HRTは今どう使うべきか。NICEとACOGの最新見解を比べる
HRT は、更年期の話になると必ず荒れる。
「今でも第一選択なのか」 「もう危ないから古いのか」 「経皮なら安全なのか」 「バイオアイデンティカルなら安心なのか」
このへんが全部混ざるからだ。
私はこのテーマ、まず ガイドラインをそのまま比べる のが一番早いと思っている。
今回見たのは、
- NICE NG23
- 公開 2015年11月12日
- 最終更新 2024年11月7日
- ACOG FAQ 517
- 最終更新 2021年10月
- 最終レビュー 2024年2月
- 加えて ACOG の
- 2023年 臨床合意声明(調合バイオアイデンティカルHRT)
- 投与経路・VTE の委員会見解
だ。
HRT 以外の穏やかな選択肢を先に見たいなら、大豆イソフラボンの更年期メタ記事 や 更年期の統合的アプローチ記事 を先に読むと位置づけがつかみやすい。
結論から言う。
- NICE と ACOG は、思ったよりかなり近い
- どちらも HRT は血管運動神経症状(ホットフラッシュ・寝汗)に最も有効 という立場
- ただし 心血管予防や認知症予防のためには使わない
- 差が出るのは
- NICE は国のガイドラインとして整理が良い
- ACOG は禁忌、投与経路、調合品回避を強く出す
つまり、今の標準は「HRT推進」でも「HRT否定」でもない。
症状中心で個別に使う。

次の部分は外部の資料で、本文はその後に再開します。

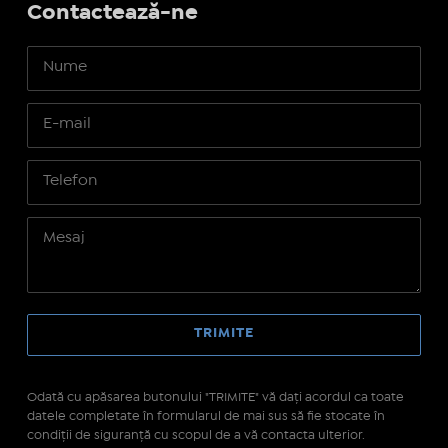
Contactează-ne
Odată cu apăsarea butonului "TRIMITE" vă daţi acordul ca toate
datele completate în formularul de mai sus să fie stocate în
condiţii de siguranţă cu scopul de a vă contacta ulterior.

予防医学の万能札にはしない。
これがいちばん近い。
先に結論
| 論点 | NICE | ACOG | 私の読み |
|---|---|---|---|
| ホットフラッシュ | HRTを提供せよ | 最良の治療 | ここは一致 |
| GSM(泌尿生殖器症候群) | 膣エストロゲンを強く整理 | 局所エストロゲンが有効 | ここも一致 |
| CVD予防 | 使わない | 心臓保護だけの目的には使わない | 一致 |
| 認知症予防 | 使わない | FAQでは中心論点ではない | NICEの方が明文化 |
| 投与経路 | 経口 vs 経皮を比較して話す | パッチ/スプレー/リングは経口より低リスクの可能性 | ACOGの方がVTEを強く出す |
| バイオアイデンティカル | 未規制品は安全性不明 | 調合品の日常処方を否定 | ACOGの方が明確 |
この表で、だいたい全体像は出ている。
まず前提。NICE と ACOG は1対1で完全対応していない
ここは先に止めておきたい。
NICE は、閉経管理を1本の国のガイドラインにまとめている。
一方で ACOG は、患者向けFAQ と専門文書に分散 している。
だから、
- NICE = 1冊の教科書
- ACOG = FAQ + 重要論点ごとの追加文書
くらいの違いがある。
この前提を無視すると、「NICEの方が詳しい」と感じやすい。でも、それは半分正しいが半分はフォーマット差でもある。
ホットフラッシュへの立場は、かなり一致している
ここは驚くほどズレない。
NICE は、“Offer HRT to people with vasomotor symptoms associated with menopause” とかなりストレートだ。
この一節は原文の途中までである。